(Gl 2, 12-18; Sl 50; 2 Cor 5,20-6,2; Mt 6,1-6.16-18)
“Chi sa che non cambi e si ravveda e lasci dietro a sé una benedizione?”. Il profeta Gioele vive sulla sua pelle il dramma del popolo disperso. Ciò nonostante, proclama che Dio è capace addirittura di “convertirsi”, cioè di cambiare in benedizione la distruzione che aveva progettato di mandare sugli uomini.
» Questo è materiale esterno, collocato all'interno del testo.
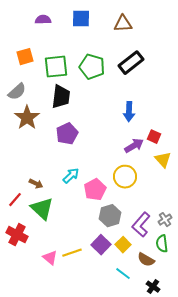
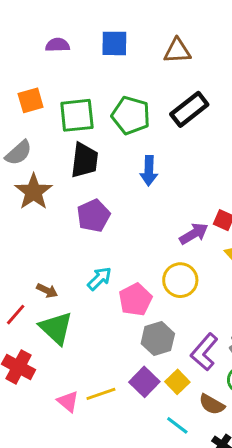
blue arrow: (129, 112) -> (149, 171), moved

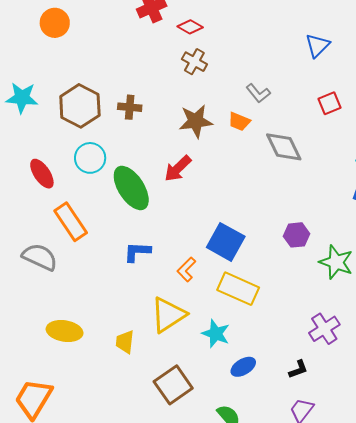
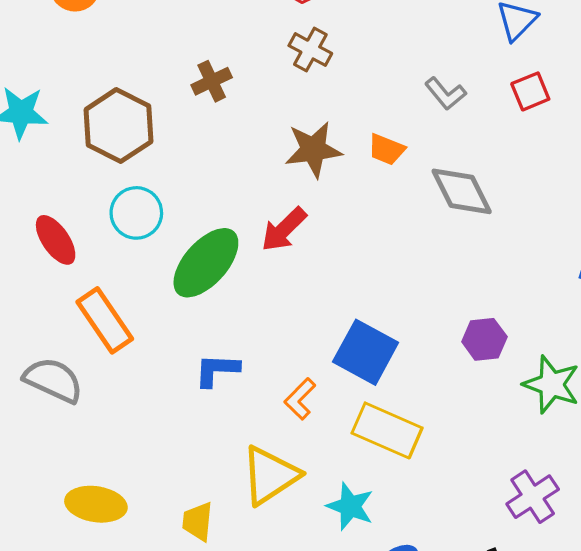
gray L-shape: (258, 93) -> (445, 94), moved
red square: (329, 103) -> (530, 91), moved
brown cross: (130, 107) -> (212, 81), moved, turned -30
green ellipse: (131, 188) -> (206, 263), turned 75

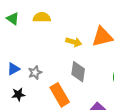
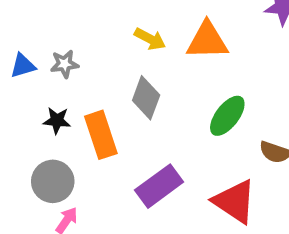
gray star: (35, 73) -> (64, 64), moved
black star: (18, 95) -> (57, 121), moved

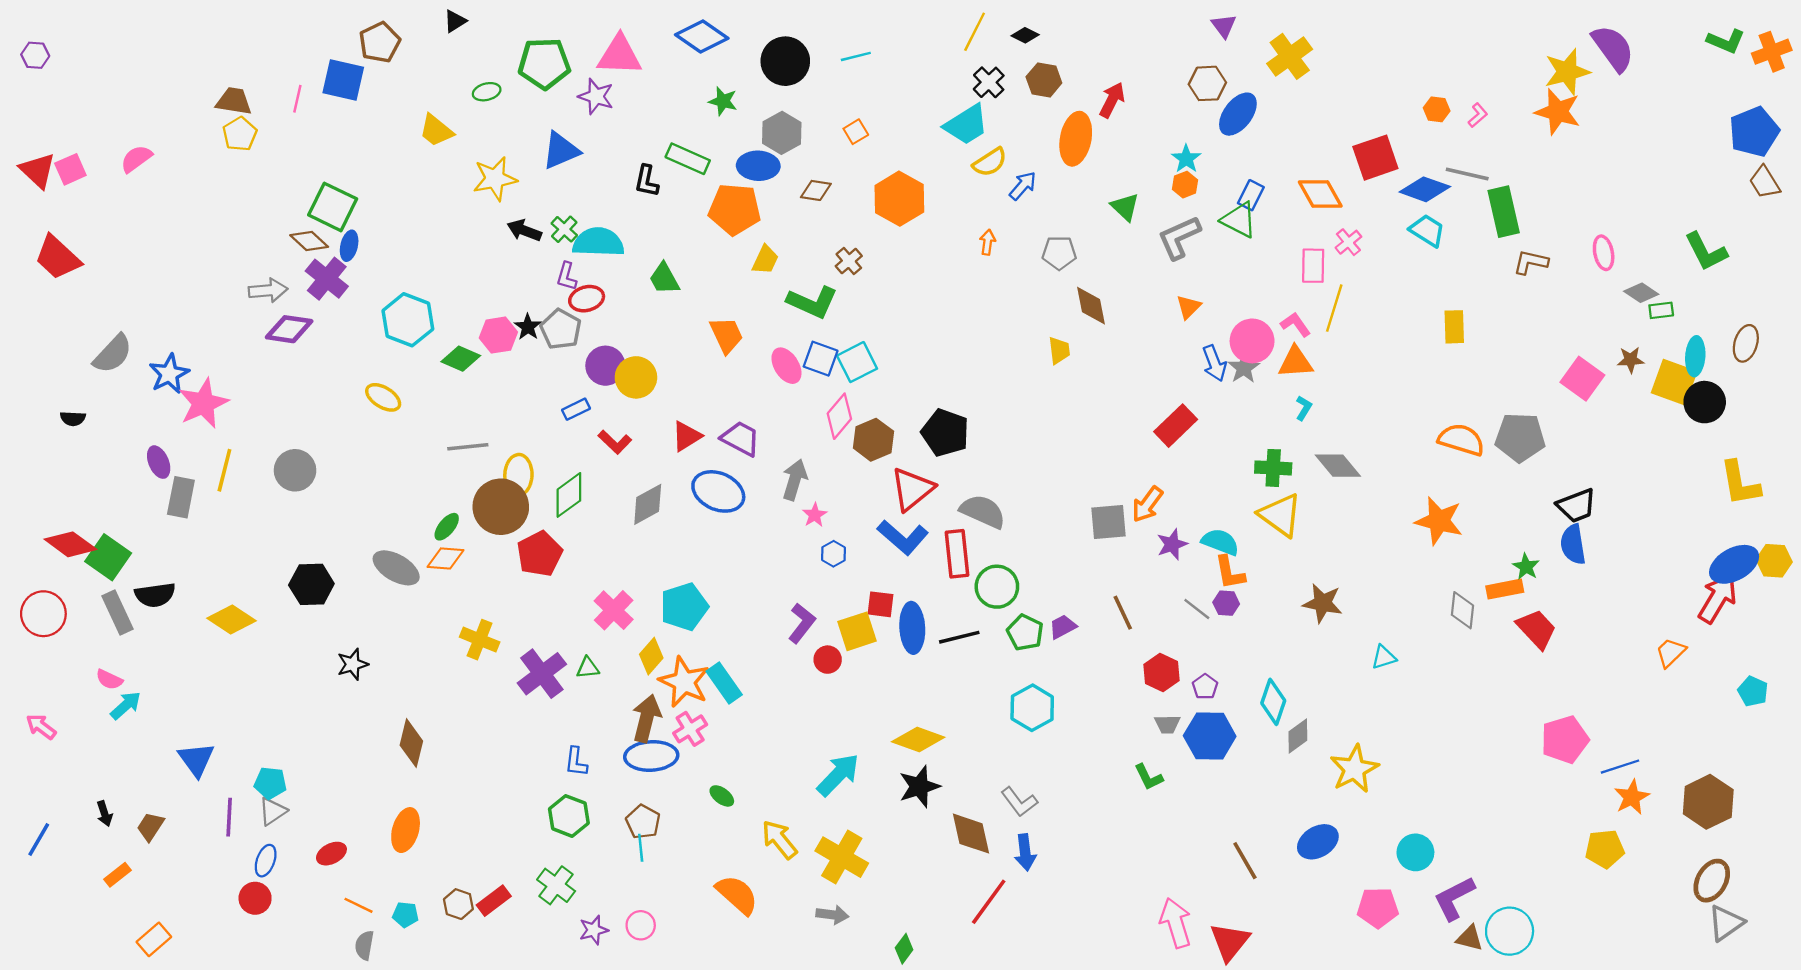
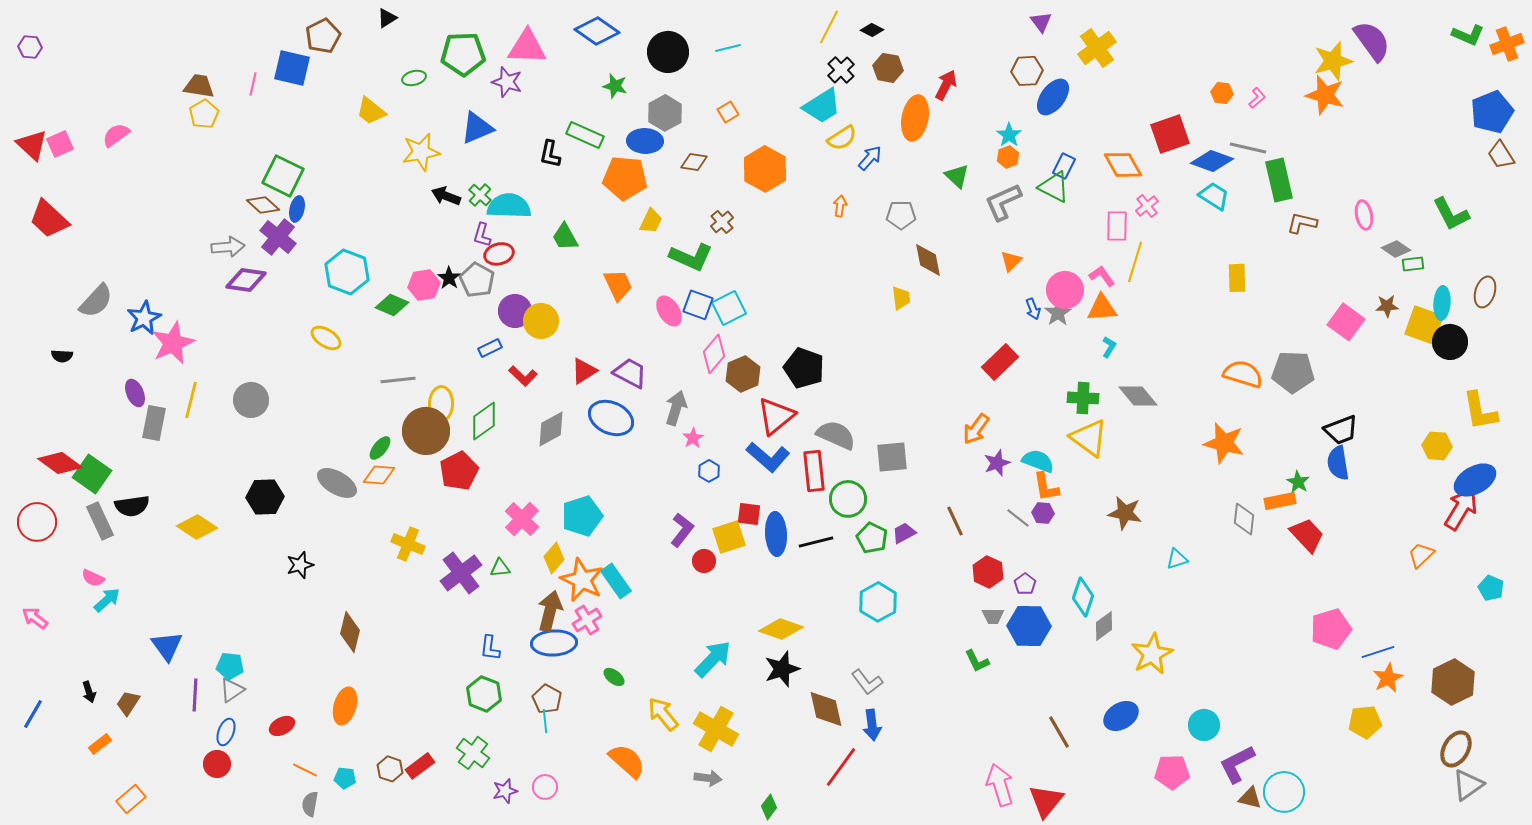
blue arrow: (1214, 363) -> (1033, 309), size x0.7
gray square: (1109, 522) -> (892, 457), moved
yellow hexagon: (1774, 561) -> (1437, 446), moved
In realtà, la distruzione più insidiosa che è la guerra non è mai voluta da Dio, ma è sempre il frutto delle scelte degli uomini che si allontanano dalla ragione e dall’amore. E alla fine da Dio stesso. Per fortuna è Dio che “si converte” nell’umanità del suo Figlio; in Gesù di Nazareth si fa, addirittura, “peccato in nostro favore”, come appena ascoltato dall’audace testo dell’Apostolo Paolo.
Questo è il senso della fede cristiana. Ciò spiega anche l’invito di papa Francesco ad una giornata di preghiera e di digiuno per la Pace in Ucraina. Stando alle ultime notizie, la preghiera e il digiuno rispetto al dilagare della violenza, della distruzione e della morte sembrano perfettamente inutili. Eppure pregare e digiunare sono azioni efficaci per preparare la pace. Giacché non si può essere mai neutrali dinanzi alla guerra. Non basta essere pacifisti. Bisogna diventare “pacificatori”, cioè proattivi: fare qualcosa perché la situazione cambi.
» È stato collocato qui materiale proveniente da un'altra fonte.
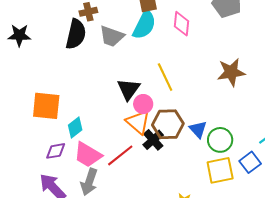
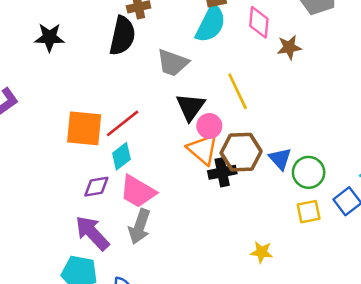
gray trapezoid: (112, 36) -> (173, 63), moved
brown star: (231, 72) -> (289, 47), moved, size x0.7
black cross: (153, 140) -> (222, 172), turned 30
red line: (120, 155) -> (123, 123), moved
yellow square: (220, 170) -> (309, 212), size x0.7

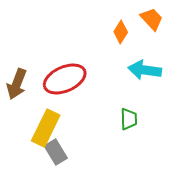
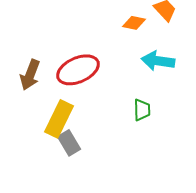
orange diamond: (121, 32) -> (134, 23), turned 70

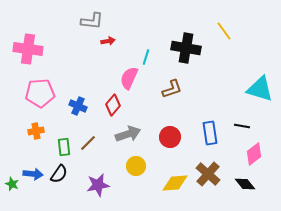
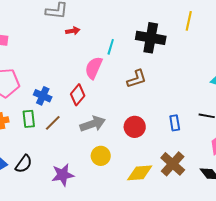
yellow line: (224, 31) -> (189, 21), turned 48
blue rectangle: (210, 133) -> (175, 123), size x0.7
brown line: (88, 143) -> (53, 123), moved
green rectangle: (64, 147) -> (29, 119), moved

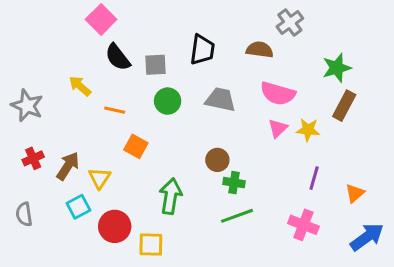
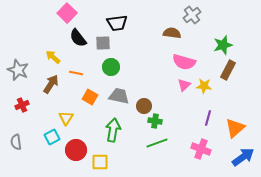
black trapezoid: (202, 50) -> (117, 23), moved, turned 75
gray trapezoid: (220, 100) -> (119, 96), moved
brown arrow: (68, 166) -> (51, 84), moved
orange triangle: (355, 193) -> (235, 128), size x1.5

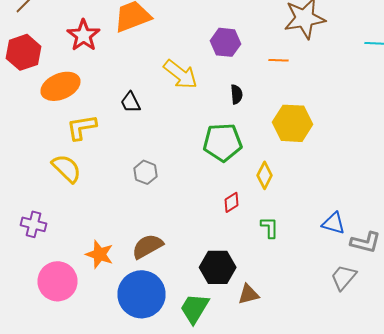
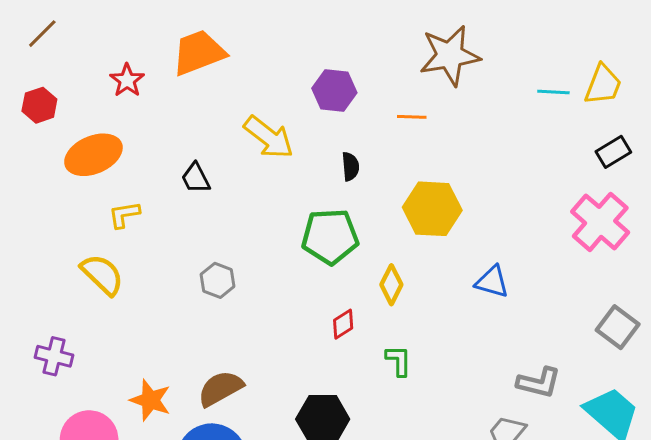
red star: (84, 35) -> (127, 80), size x0.7
red hexagon: (24, 52) -> (39, 105), size x0.7
yellow L-shape: (82, 127) -> (124, 215), size x0.7
blue triangle: (334, 223) -> (492, 282), moved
Ma per cambiare da dove partire? Dalle parole che sentiremo risuonare sulla nostra testa: “Ricordati che sei polvere e in polvere ritornerai”. Tutti sappiamo che dobbiamo morire. Si può dire che la cultura nasce proprio da questa consapevolezza che è unica tra i viventi. La fede stessa si sviluppa a partire da questa tragica domanda sulla vita. Oggi a Kiev e nelle città ucraine ci pensano le bombe di Putin a ricordare questa certezza. Ma in che senso la memoria di essere polvere aiuta a costruire la pace? Perché ci ricorda che tutto è destinato a volatilizzarsi sulle strade polverose della vita se manca l’intelligenza e la volontà. “Capire”, anzitutto, “con intelligenza” quel che sta accadendo al mondo, proteso verso un progresso inimmaginabile e sfibrato da ingiustizie vergognose che prefigurano scenari apocalittici.
“Cambiare”, poi, “con volontà” perché non basta l’intelligenza per entrare nella realtà se poi non avverte su di sé il dolore degli altri. La crisi della guerra con tutti i suoi orrori è arrivata nel cuore dell’Europa proprio quando sembrava di scorgere un po’ di luce dopo due anni di pandemia. È uno shock. Siamo abituati a una vita di benessere e di pace. Purtroppo, la nostra pace era pigra: ci siamo abituati a tal punto a questa pace che abbiamo dimenticato la gente che soffriva proprio accanto a noi.
“State attenti a non praticare la vostra giustizia davanti agli uomini per essere ammirati da loro”. Gesù stigmatizza l’ipocrisia di chi si accontenta dell’apparenza e scansa la vera lotta che è “più dura della guerra che si fanno gli uomini” (Rimbaud). E cioè, il combattimento interiore, contro di noi e non contro gli altri, che mette a nudo chi siamo e cosa vogliamo. È questo il combattimento “spirituale” che ci attende in vista della Pasqua. Perché la vita e la pace possano risorgere.